Community nursing contribution
Community nursing makes an enormous contribution.
With their expert clinical skills and leadership, community nurses provide invaluable, highly complex care across every village, town and city in England. They are critical in keeping us all healthy and supporting us to live well through every phase of life.
Often delivering and coordinating the complexity of 24/7 care and supervising the management of multiple long-term conditions, they ensure that people maximise their independence and, wherever possible, avoid going into hospital or a care home. Many people would be unable to live at home without the support that they get from community nurses and their teams.
Nurses in the community provide complex care through life. This includes:
- safe and healthy birth and early years development
- maintaining population health and wellbeing
- avoiding hospital admission and delivering acute care at home
- enabling rapid hospital discharge
- long-term care
- end-of-life care.
There are challenges to tackle in securing a successful future for community nursing
The way services are commissioned, how community nursing is seen and valued, and the awareness of varied career pathways are all areas to work on.

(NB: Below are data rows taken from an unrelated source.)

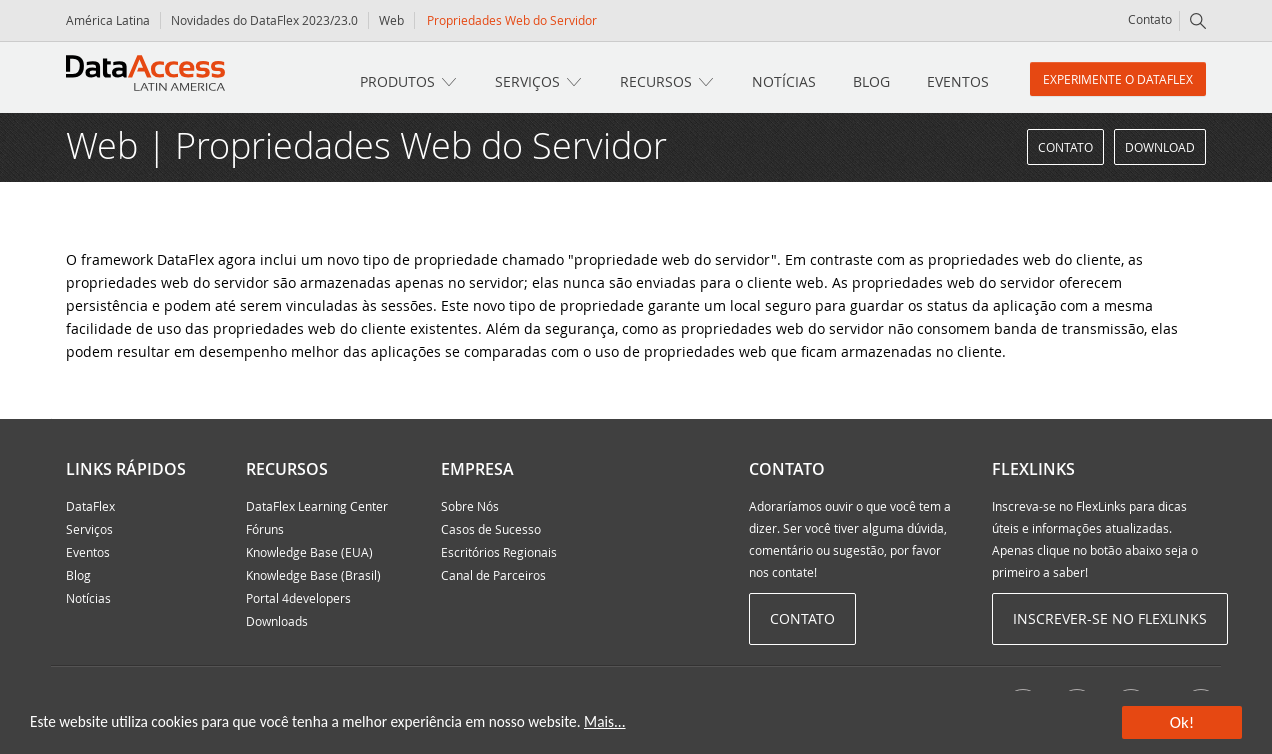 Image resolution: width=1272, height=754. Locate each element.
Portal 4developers (298, 598)
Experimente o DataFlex (1118, 79)
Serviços (527, 81)
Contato (1150, 19)
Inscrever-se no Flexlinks (1110, 618)
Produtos (397, 81)
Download (1160, 147)
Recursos (656, 81)
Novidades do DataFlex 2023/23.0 (264, 20)
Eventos (958, 81)
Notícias (784, 81)
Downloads (277, 621)
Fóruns (265, 529)
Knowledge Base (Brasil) (313, 575)
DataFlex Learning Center (317, 506)
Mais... (604, 722)
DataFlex (90, 506)
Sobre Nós (470, 506)
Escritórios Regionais (499, 552)
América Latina (108, 20)
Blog (871, 81)
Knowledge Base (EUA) (309, 552)
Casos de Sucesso (491, 529)
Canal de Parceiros (493, 575)
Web (391, 20) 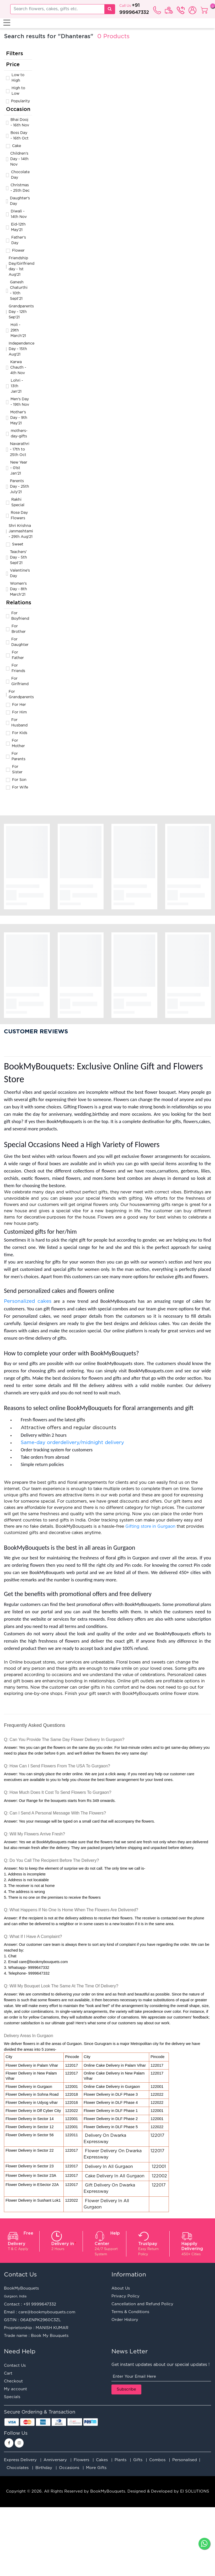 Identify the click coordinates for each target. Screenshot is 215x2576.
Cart (8, 2373)
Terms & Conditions (130, 2312)
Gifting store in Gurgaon (150, 1527)
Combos (157, 2460)
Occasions (69, 2468)
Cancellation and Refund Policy (142, 2304)
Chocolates (18, 2468)
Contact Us (15, 2365)
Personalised (184, 2460)
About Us (120, 2288)
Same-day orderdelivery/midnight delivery (73, 1442)
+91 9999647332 (39, 2304)
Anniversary (55, 2460)
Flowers (81, 2460)
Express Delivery (20, 2460)
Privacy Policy (125, 2296)
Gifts (137, 2460)
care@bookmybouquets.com (46, 2312)
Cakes (102, 2460)
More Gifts (96, 2468)
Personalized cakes (27, 1301)
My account (15, 2389)
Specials (12, 2397)
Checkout (13, 2381)
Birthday (43, 2468)
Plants (120, 2460)
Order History (124, 2319)
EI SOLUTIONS (194, 2491) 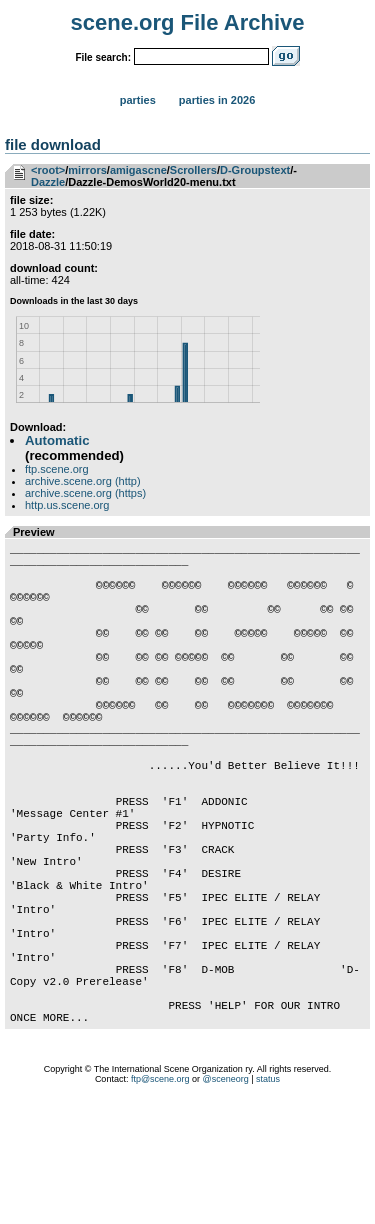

Tackling these challenges needs change at every level, from the public and political, to system leadership and education, and across more than 86,000 community nurses who make up the workforce.
Community nursing also needs support to recover from the impact of COVID-19 in order to build on the many successes of its efforts in responding to the pandemic.
The work of community nurses is often misunderstood or not seen by others
Sometimes referred to as ‘the invisible workforce’, community nurses often work in settings that are not seen by others (portrayed as ‘wards without walls’).
Evidence points to a lack of awareness of the range and complexity of care and the economic value that community nursing brings to the NHS and to local communities.
More awareness is needed of the varied career pathways available
Ensuring we have enough community nurses to fulfil the ambitions for integrated care needs those considering their career options to understand the breadth and depth of what community nursing has to offer.
This includes changing some of the misperceptions that exist, for example that you have to start a nursing career in a hospital setting.
Community nursing is fragmented and commissioned in different ways
The hugely diverse community nursing workforce is spread across more than 1,500 organisations of all sizes.
Around half are NHS, with the others including local authorities, GP practices, hospices and social enterprises.
Making changes in commissioning to ensure the community nursing workforce is organised, resourced and supported for a successful future is a significant challenge.